Elizabeth Moon served in the US Marine Corps, reaching the rank of 1st Lieutenant during active duty. She has also earned degrees in history and biology, run for public office and been a columnist on her local newspaper. She lives near Austin, Texas, with her husband and their son. Twenty-six of her books are in print, and she won the Nebula Award with her science fiction novel Speed of Dark (also shortlisted for the Clarke Award), and was a finalist for the Hugo in 1997.

Elizabeth Peters

Elizabeth Peters is a pen name of Barbara Mertz, who earned her Ph.D. in Egyptology from the University of Chicago's famed Oriental Institute. Over the course of her fifty-year career she wrote more than seventy mystery and suspense novels, and three nonfiction books on Egypt.
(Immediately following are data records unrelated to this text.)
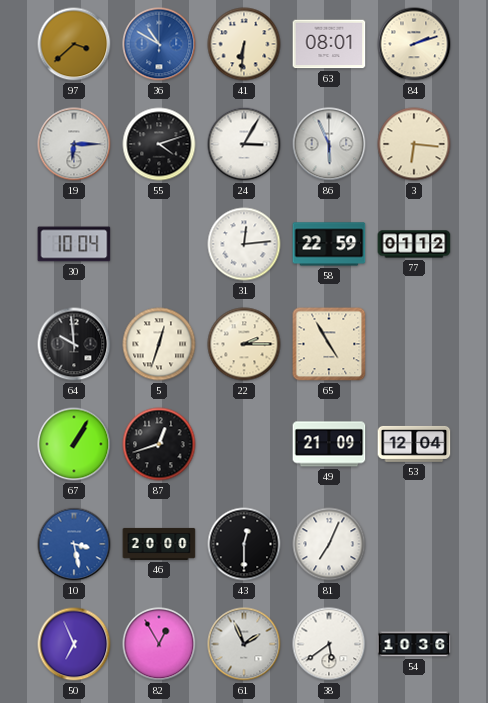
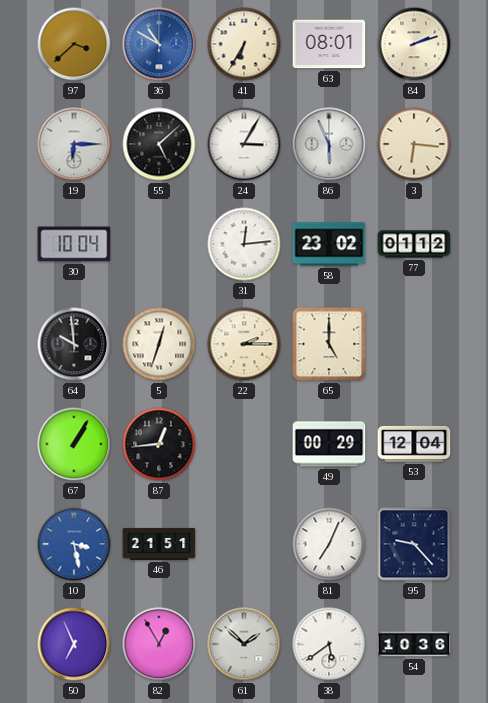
41: 6:31 -> 6:35
55: 4:12 -> 5:08
58: 22:59 -> 23:02
65: 4:55 -> 5:00
87: 12:42 -> 12:44
49: 21:09 -> 00:29
46: 20:00 -> 21:51
43: 12:30 -> none
95: none -> 9:23
61: 1:56 -> 1:52
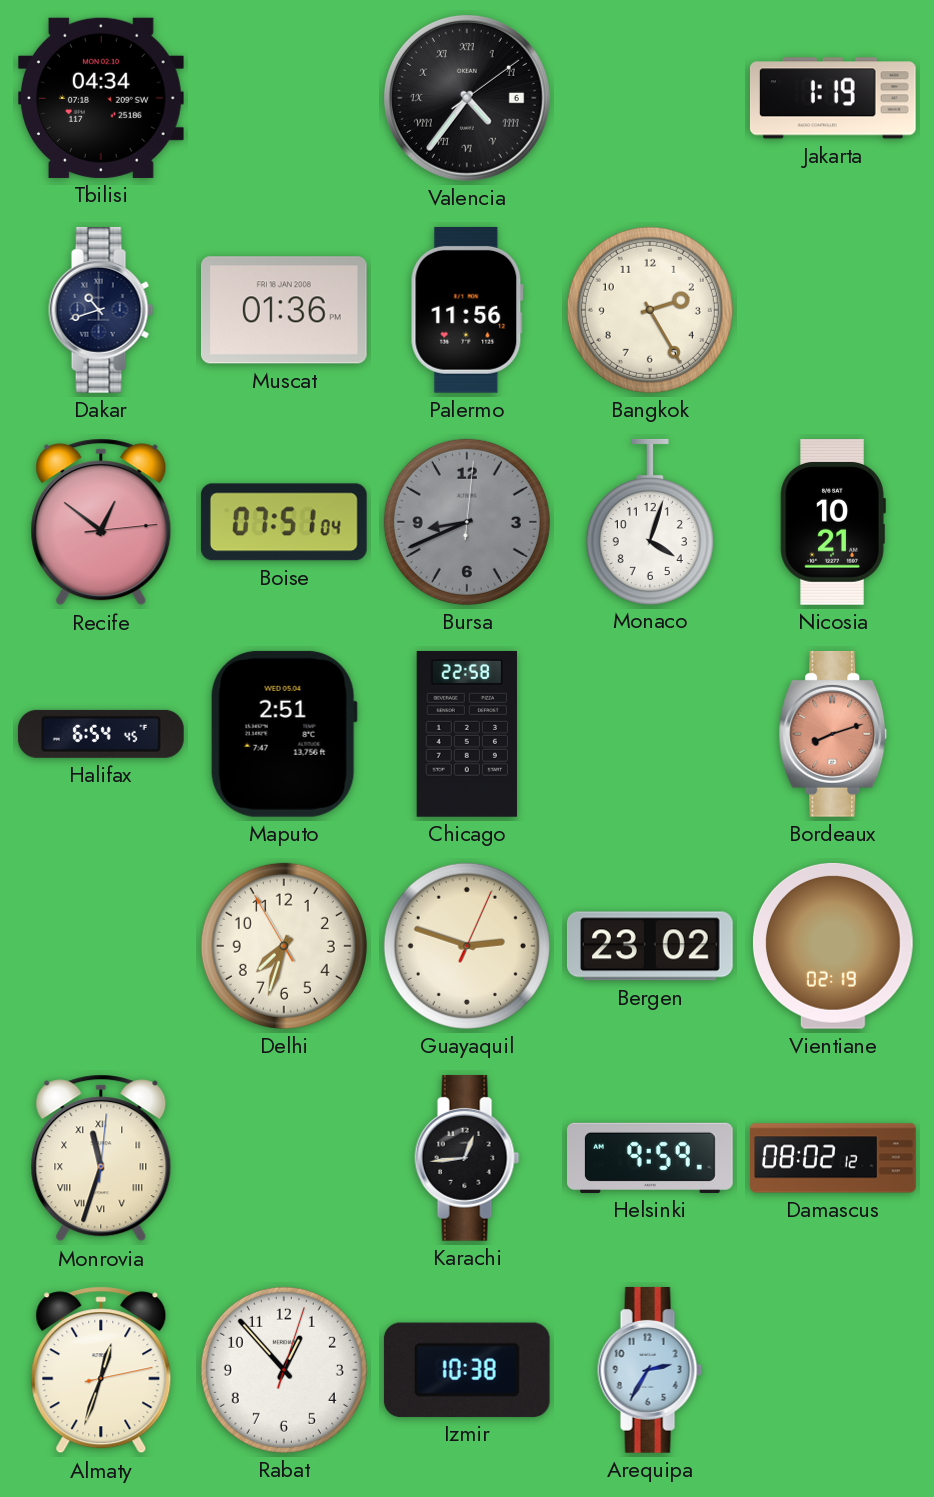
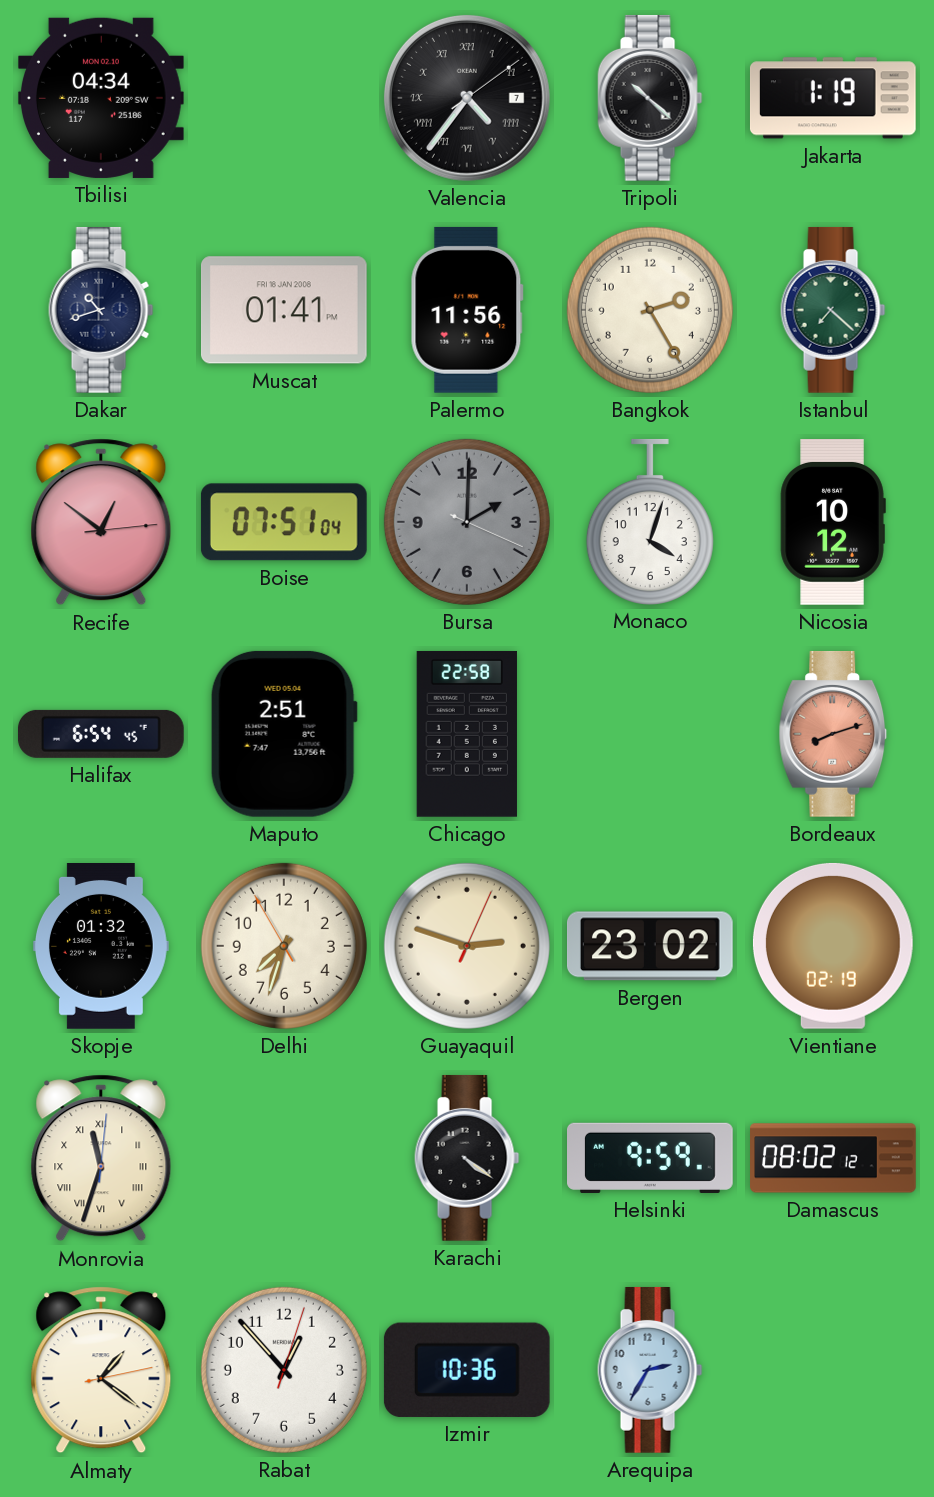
Valencia date: 6 -> 7
Tripoli: none -> 10:22
Muscat: 01:36 -> 01:41
Istanbul: none -> 7:22
Bursa: 8:41 -> 2:00
Nicosia: 10:21 -> 10:12
Skopje: none -> 01:32
Karachi: 12:44 -> 4:21
Almaty: 12:33 -> 1:21
Izmir: 10:38 -> 10:36
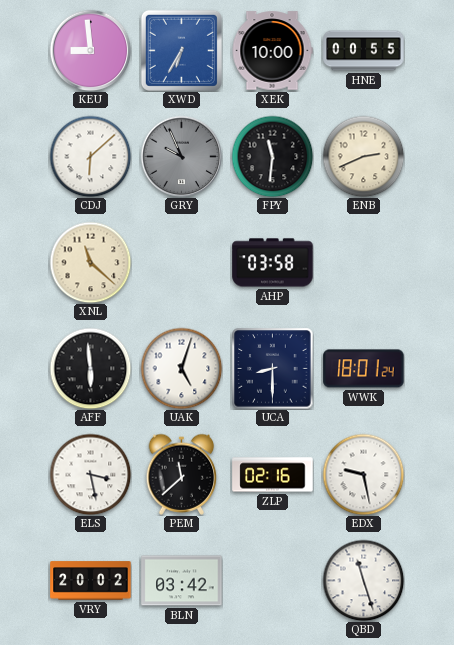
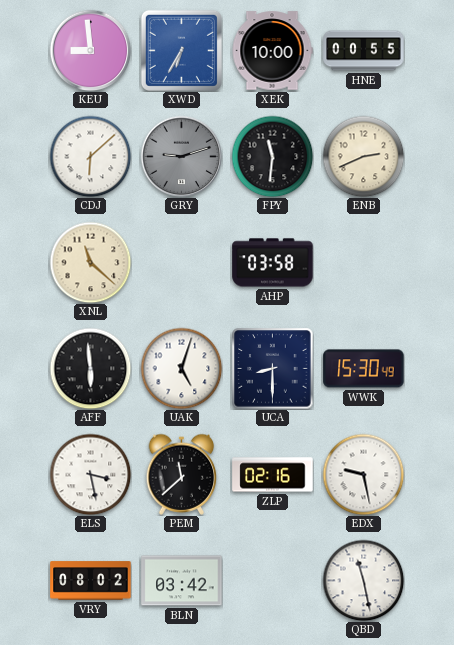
GRY: 9:56 -> 9:12
WWK: 18:01 -> 15:30
VRY: 20:02 -> 08:02
QBD: 11:27 -> 11:28
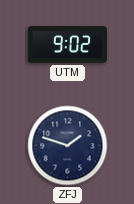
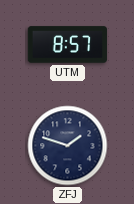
UTM: 9:02 -> 8:57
She was the recipient of numerous writing awards, including grandmaster and lifetime achievement awards from the Mystery Writers of America, Malice Domestic, and Bouchercon. In 2012 she was given the first Amelia Peabody Award, created in her honor, at the Malice Domestic convention. She died in 2013, leaving a partially completed manuscript of The Painted Queen.

Emma Blair

Emma Blair was a pen name for Scottish actor and author Iain Blair, who began writing in his spare time and whose first novel, Where No Man Cries, was published in 1982. During a writing career spanning three decades he produced some thirty novels, but his true identity remained a secret until 1998 when his novel Flower of Scotland was nominated for the RNA Romantic Novel of the Year award. He was one of Britain's most popular authors and his books among the most borrowed from libraries. Iain Blair died in July 2011.